-------- Material for this task

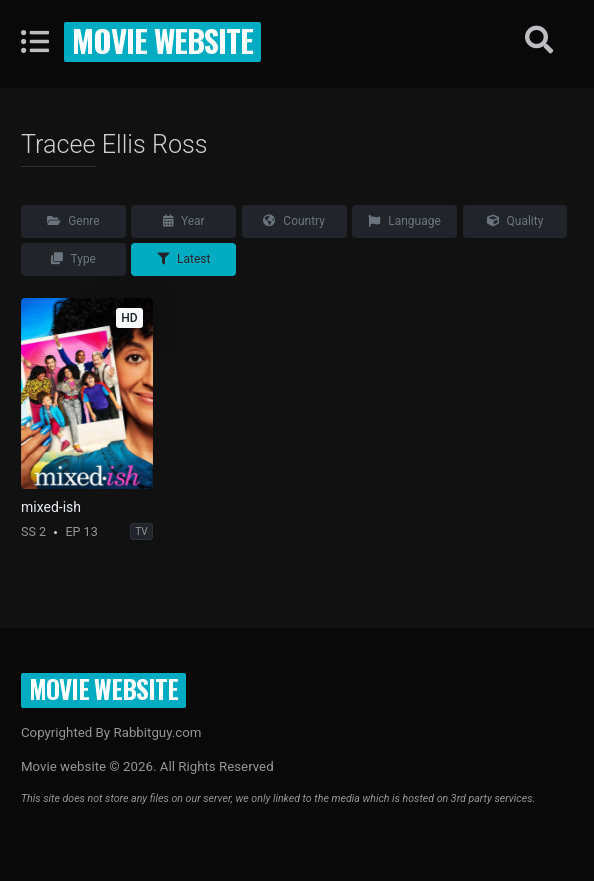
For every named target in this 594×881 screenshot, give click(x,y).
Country (294, 221)
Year (184, 221)
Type (73, 259)
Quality (515, 221)
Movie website (162, 40)
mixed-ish (51, 507)
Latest (183, 259)
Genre (73, 221)
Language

----------------

*How to complete this task:*
Give the listing again word for word. Skip any pictures.

*Written solution:*
For every named target in this 594×881 screenshot, give click(x,y).
Country (294, 221)
Year (184, 221)
Type (73, 259)
Quality (515, 221)
Movie website (162, 40)
mixed-ish (51, 507)
Latest (183, 259)
Genre (73, 221)
Language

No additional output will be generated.